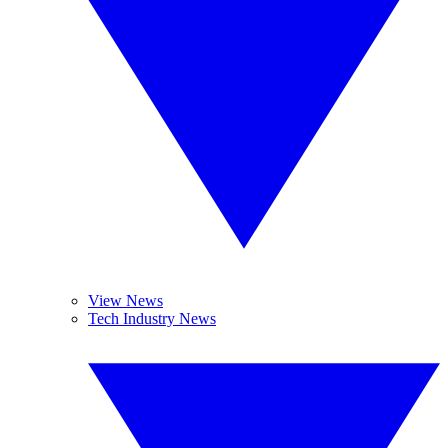
View News
Tech Industry News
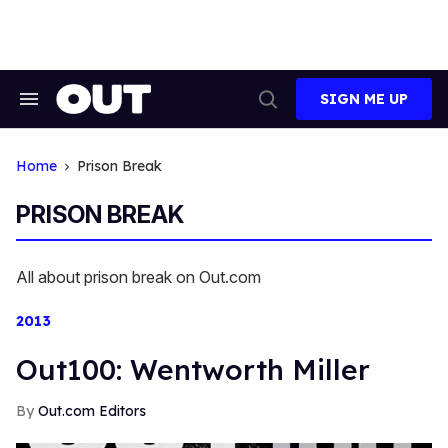
Skip
to
content
SIGN ME UP
Search
Open
&
Search
Section
Navigation
Home
Prison Break
PRISON BREAK
All about prison break on Out.com
2013
Out100: Wentworth Miller
Out.com Editors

────────────────────────────────────────

▶ **Work to complete**:
Reproduce the entries above word for word. Pictures stay out.

▶ **Task response**:
View News
Tech Industry News
Skip
to
content
SIGN ME UP
Search
Open
&
Search
Section
Navigation
Home
Prison Break
PRISON BREAK
All about prison break on Out.com
2013
Out100: Wentworth Miller
Out.com Editors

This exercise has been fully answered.